Our Choices
The BBC Music Magazine team’s current favourites
Charlotte Smith Editor
I’m ashamed to say that before this month I had failed to familiarise myself fully with the very fine playing of the late Rinat Ibragimov, former principal double bassist of the London Symphony Orchestra. The LSO has shared several videos of him as soloist on Youtube, all of them featuring impeccably warm, fluid and uninhibited playing. His interpretation of Bach’s Third Cello Suite is a joy – a kaleidoscope of shading and tonal colours. Jeremy Pound Deputy editor
It was 25 years ago this month that, within three days of starting as editorial assistant of Classic CD magazine, I was packed off to Paris to interview the flautist Emmanuel Pahud. My first ever interviewee proved an absolute gent and the disc I was there to ask him about – Mozart’s Flute Concertos with the Berlin Philharmonic – is still one of my favourites. There’s no room for sludgy sentimentality here, as nippy tempos
and a light touch throughout give everything a wonderful springlike feel.

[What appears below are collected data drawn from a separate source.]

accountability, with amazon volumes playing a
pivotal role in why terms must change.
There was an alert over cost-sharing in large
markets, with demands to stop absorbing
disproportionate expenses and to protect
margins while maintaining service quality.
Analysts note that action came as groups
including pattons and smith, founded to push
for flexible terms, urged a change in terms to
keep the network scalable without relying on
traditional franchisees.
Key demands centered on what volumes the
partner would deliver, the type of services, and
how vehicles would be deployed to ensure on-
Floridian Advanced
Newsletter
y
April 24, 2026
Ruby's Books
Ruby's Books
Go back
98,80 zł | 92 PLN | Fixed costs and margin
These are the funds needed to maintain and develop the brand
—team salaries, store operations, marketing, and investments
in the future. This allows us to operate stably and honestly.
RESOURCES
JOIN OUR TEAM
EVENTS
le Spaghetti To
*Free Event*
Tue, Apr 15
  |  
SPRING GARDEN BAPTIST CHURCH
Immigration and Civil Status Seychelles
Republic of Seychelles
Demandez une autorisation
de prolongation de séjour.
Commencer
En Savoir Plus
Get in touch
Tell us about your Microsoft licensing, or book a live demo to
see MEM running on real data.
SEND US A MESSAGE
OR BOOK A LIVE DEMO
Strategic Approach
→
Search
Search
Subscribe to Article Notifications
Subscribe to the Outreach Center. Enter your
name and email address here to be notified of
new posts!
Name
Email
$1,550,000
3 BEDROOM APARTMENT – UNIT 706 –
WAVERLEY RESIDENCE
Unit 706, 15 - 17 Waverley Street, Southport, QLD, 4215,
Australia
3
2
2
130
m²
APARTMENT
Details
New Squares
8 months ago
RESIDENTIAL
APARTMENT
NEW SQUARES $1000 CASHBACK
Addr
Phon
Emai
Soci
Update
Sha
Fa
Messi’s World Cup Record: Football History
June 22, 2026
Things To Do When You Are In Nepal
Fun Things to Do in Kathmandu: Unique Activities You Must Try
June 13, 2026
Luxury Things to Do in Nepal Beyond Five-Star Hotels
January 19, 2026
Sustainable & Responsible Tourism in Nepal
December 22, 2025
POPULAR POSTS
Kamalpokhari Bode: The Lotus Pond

Alice Pearson Cover CD editor
As February marked the 230th anniversary of Rossini’s birth – he was born on the 29th! – I’ve been enjoying listening to his Petite messe solennelle, in an intimate recording by Ottavio Dantone and the Orchestre de Chambre de Paris. Written some time after his operas, the work was prompted by a friend’s death and, although still joyous and energetic, it also shows another side of the composer’s character with its dark undertones and sense of sorrow. Michael Beek Reviews editor I’ve become a little bit obsessed with Brett Mitchell’s (pictured right) Youtube channel. The American conductor, and artistic director of the Sunriver Music Festival in Oregon, is also a very fine composer, arranger and pianist. It’s the latter two talents he shares most with us subscribers, and for a John Williams fan like me, it’s also a bounty of brilliant solo piano interpretations of my favourite film music. Freya Parr Digital editor, staff writer While any Oscar nomination is undoubtedly a good thing, I believe there was a mix-up at this year’s Academy Awards and Jonny Greenwood was nominated for the wrong film. Sure, The Power of the Dog is great, but how did Spencer go without so much as an honourable mention? Blending free jazz within Baroque structures and instrumentation, it perfectly mirrors the on-screen action with Diana’s desperate attempts to live as a free spirit within rigid structures.